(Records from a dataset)
****************
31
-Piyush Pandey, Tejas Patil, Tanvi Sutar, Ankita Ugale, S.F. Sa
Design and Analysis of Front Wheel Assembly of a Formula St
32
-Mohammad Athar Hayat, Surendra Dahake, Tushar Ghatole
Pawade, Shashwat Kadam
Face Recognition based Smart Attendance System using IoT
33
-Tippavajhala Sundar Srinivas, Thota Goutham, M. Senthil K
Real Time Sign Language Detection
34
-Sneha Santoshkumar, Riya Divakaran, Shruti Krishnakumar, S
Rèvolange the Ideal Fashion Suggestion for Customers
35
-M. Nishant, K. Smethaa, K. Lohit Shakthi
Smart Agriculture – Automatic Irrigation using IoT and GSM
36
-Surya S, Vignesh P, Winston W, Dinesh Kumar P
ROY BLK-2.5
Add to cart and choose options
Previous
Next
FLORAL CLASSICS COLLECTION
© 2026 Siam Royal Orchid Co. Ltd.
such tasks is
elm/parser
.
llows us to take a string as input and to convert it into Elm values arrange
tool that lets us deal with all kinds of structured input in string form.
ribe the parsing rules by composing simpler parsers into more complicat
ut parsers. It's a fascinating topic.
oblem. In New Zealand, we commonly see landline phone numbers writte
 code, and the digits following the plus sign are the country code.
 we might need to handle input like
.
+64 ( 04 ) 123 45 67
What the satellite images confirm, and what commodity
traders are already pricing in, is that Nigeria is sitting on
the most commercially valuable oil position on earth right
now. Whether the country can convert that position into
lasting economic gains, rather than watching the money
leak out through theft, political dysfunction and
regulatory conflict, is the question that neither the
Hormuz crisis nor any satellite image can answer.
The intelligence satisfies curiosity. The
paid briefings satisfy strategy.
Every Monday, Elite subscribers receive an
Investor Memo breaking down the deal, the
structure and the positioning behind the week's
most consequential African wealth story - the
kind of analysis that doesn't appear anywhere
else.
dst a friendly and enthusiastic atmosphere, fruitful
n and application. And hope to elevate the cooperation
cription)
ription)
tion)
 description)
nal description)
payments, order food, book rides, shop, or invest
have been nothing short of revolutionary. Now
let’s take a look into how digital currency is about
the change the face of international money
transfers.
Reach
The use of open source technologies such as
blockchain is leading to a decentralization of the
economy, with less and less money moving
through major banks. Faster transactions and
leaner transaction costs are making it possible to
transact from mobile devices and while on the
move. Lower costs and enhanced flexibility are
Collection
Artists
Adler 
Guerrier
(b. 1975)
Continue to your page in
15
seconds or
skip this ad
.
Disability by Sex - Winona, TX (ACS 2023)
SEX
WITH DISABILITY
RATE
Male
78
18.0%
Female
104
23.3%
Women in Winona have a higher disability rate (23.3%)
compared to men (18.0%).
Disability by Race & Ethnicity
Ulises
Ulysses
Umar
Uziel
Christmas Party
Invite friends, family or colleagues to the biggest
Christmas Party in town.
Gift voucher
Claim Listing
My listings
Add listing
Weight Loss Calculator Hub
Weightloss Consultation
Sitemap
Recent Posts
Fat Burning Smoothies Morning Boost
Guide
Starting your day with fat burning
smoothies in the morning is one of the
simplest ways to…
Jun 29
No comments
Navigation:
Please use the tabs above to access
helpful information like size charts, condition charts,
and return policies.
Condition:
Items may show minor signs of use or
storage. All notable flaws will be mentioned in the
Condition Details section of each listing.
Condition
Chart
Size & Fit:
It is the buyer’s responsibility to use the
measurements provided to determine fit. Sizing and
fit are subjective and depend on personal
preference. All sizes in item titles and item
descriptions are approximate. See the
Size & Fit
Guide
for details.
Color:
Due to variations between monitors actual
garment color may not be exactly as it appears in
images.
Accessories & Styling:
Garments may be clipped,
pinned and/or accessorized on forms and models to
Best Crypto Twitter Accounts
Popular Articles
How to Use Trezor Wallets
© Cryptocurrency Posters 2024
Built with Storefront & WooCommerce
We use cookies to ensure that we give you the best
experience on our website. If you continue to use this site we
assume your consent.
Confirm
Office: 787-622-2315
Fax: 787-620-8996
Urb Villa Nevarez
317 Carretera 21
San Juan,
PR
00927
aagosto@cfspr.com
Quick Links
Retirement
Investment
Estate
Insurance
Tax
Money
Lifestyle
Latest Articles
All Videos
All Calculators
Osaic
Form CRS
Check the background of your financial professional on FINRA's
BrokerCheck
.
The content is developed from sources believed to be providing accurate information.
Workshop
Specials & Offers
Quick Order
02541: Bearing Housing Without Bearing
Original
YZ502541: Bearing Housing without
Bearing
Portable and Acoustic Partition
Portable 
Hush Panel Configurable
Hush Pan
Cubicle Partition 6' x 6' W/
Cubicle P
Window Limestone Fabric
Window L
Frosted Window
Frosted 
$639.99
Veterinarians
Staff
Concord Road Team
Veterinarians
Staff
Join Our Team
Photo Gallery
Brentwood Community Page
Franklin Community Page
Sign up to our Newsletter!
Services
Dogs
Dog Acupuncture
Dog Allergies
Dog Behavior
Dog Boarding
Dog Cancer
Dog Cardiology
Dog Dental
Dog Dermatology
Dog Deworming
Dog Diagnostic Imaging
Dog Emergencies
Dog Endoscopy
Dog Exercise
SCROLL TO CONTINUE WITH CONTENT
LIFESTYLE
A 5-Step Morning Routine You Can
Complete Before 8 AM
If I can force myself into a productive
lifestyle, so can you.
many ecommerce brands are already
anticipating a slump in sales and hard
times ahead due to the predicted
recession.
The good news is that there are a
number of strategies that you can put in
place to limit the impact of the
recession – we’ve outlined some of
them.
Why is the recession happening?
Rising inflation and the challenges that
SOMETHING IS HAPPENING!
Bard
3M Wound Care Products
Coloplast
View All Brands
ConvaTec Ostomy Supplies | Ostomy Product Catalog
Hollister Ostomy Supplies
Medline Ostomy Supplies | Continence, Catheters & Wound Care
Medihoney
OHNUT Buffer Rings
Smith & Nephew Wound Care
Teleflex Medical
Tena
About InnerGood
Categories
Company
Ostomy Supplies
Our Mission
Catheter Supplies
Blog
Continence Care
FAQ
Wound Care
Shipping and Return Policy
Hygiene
****************
Would you transcribe the records above exactly, leaving nothing out?

## Task result
31
-Piyush Pandey, Tejas Patil, Tanvi Sutar, Ankita Ugale, S.F. Sa
Design and Analysis of Front Wheel Assembly of a Formula St
32
-Mohammad Athar Hayat, Surendra Dahake, Tushar Ghatole
Pawade, Shashwat Kadam
Face Recognition based Smart Attendance System using IoT
33
-Tippavajhala Sundar Srinivas, Thota Goutham, M. Senthil K
Real Time Sign Language Detection
34
-Sneha Santoshkumar, Riya Divakaran, Shruti Krishnakumar, S
Rèvolange the Ideal Fashion Suggestion for Customers
35
-M. Nishant, K. Smethaa, K. Lohit Shakthi
Smart Agriculture – Automatic Irrigation using IoT and GSM
36
-Surya S, Vignesh P, Winston W, Dinesh Kumar P
ROY BLK-2.5
Add to cart and choose options
Previous
Next
FLORAL CLASSICS COLLECTION
© 2026 Siam Royal Orchid Co. Ltd.
such tasks is
elm/parser
.
llows us to take a string as input and to convert it into Elm values arrange
tool that lets us deal with all kinds of structured input in string form.
ribe the parsing rules by composing simpler parsers into more complicat
ut parsers. It's a fascinating topic.
oblem. In New Zealand, we commonly see landline phone numbers writte
 code, and the digits following the plus sign are the country code.
 we might need to handle input like
.
+64 ( 04 ) 123 45 67
What the satellite images confirm, and what commodity
traders are already pricing in, is that Nigeria is sitting on
the most commercially valuable oil position on earth right
now. Whether the country can convert that position into
lasting economic gains, rather than watching the money
leak out through theft, political dysfunction and
regulatory conflict, is the question that neither the
Hormuz crisis nor any satellite image can answer.
The intelligence satisfies curiosity. The
paid briefings satisfy strategy.
Every Monday, Elite subscribers receive an
Investor Memo breaking down the deal, the
structure and the positioning behind the week's
most consequential African wealth story - the
kind of analysis that doesn't appear anywhere
else.
dst a friendly and enthusiastic atmosphere, fruitful
n and application. And hope to elevate the cooperation
cription)
ription)
tion)
 description)
nal description)
payments, order food, book rides, shop, or invest
have been nothing short of revolutionary. Now
let’s take a look into how digital currency is about
the change the face of international money
transfers.
Reach
The use of open source technologies such as
blockchain is leading to a decentralization of the
economy, with less and less money moving
through major banks. Faster transactions and
leaner transaction costs are making it possible to
transact from mobile devices and while on the
move. Lower costs and enhanced flexibility are
Collection
Artists
Adler 
Guerrier
(b. 1975)
Continue to your page in
15
seconds or
skip this ad
.
Disability by Sex - Winona, TX (ACS 2023)
SEX
WITH DISABILITY
RATE
Male
78
18.0%
Female
104
23.3%
Women in Winona have a higher disability rate (23.3%)
compared to men (18.0%).
Disability by Race & Ethnicity
Ulises
Ulysses
Umar
Uziel
Christmas Party
Invite friends, family or colleagues to the biggest
Christmas Party in town.
Gift voucher
Claim Listing
My listings
Add listing
Weight Loss Calculator Hub
Weightloss Consultation
Sitemap
Recent Posts
Fat Burning Smoothies Morning Boost
Guide
Starting your day with fat burning
smoothies in the morning is one of the
simplest ways to…
Jun 29
No comments
Navigation:
Please use the tabs above to access
helpful information like size charts, condition charts,
and return policies.
Condition:
Items may show minor signs of use or
storage. All notable flaws will be mentioned in the
Condition Details section of each listing.
Condition
Chart
Size & Fit:
It is the buyer’s responsibility to use the
measurements provided to determine fit. Sizing and
fit are subjective and depend on personal
preference. All sizes in item titles and item
descriptions are approximate. See the
Size & Fit
Guide
for details.
Color:
Due to variations between monitors actual
garment color may not be exactly as it appears in
images.
Accessories & Styling:
Garments may be clipped,
pinned and/or accessorized on forms and models to
Best Crypto Twitter Accounts
Popular Articles
How to Use Trezor Wallets
© Cryptocurrency Posters 2024
Built with Storefront & WooCommerce
We use cookies to ensure that we give you the best
experience on our website. If you continue to use this site we
assume your consent.
Confirm
Office: 787-622-2315
Fax: 787-620-8996
Urb Villa Nevarez
317 Carretera 21
San Juan,
PR
00927
aagosto@cfspr.com
Quick Links
Retirement
Investment
Estate
Insurance
Tax
Money
Lifestyle
Latest Articles
All Videos
All Calculators
Osaic
Form CRS
Check the background of your financial professional on FINRA's
BrokerCheck
.
The content is developed from sources believed to be providing accurate information.
Workshop
Specials & Offers
Quick Order
02541: Bearing Housing Without Bearing
Original
YZ502541: Bearing Housing without
Bearing
Portable and Acoustic Partition
Portable 
Hush Panel Configurable
Hush Pan
Cubicle Partition 6' x 6' W/
Cubicle P
Window Limestone Fabric
Window L
Frosted Window
Frosted 
$639.99
Veterinarians
Staff
Concord Road Team
Veterinarians
Staff
Join Our Team
Photo Gallery
Brentwood Community Page
Franklin Community Page
Sign up to our Newsletter!
Services
Dogs
Dog Acupuncture
Dog Allergies
Dog Behavior
Dog Boarding
Dog Cancer
Dog Cardiology
Dog Dental
Dog Dermatology
Dog Deworming
Dog Diagnostic Imaging
Dog Emergencies
Dog Endoscopy
Dog Exercise
SCROLL TO CONTINUE WITH CONTENT
LIFESTYLE
A 5-Step Morning Routine You Can
Complete Before 8 AM
If I can force myself into a productive
lifestyle, so can you.
many ecommerce brands are already
anticipating a slump in sales and hard
times ahead due to the predicted
recession.
The good news is that there are a
number of strategies that you can put in
place to limit the impact of the
recession – we’ve outlined some of
them.
Why is the recession happening?
Rising inflation and the challenges that
SOMETHING IS HAPPENING!
Bard
3M Wound Care Products
Coloplast
View All Brands
ConvaTec Ostomy Supplies | Ostomy Product Catalog
Hollister Ostomy Supplies
Medline Ostomy Supplies | Continence, Catheters & Wound Care
Medihoney
OHNUT Buffer Rings
Smith & Nephew Wound Care
Teleflex Medical
Tena
About InnerGood
Categories
Company
Ostomy Supplies
Our Mission
Catheter Supplies
Blog
Continence Care
FAQ
Wound Care
Shipping and Return Policy
Hygiene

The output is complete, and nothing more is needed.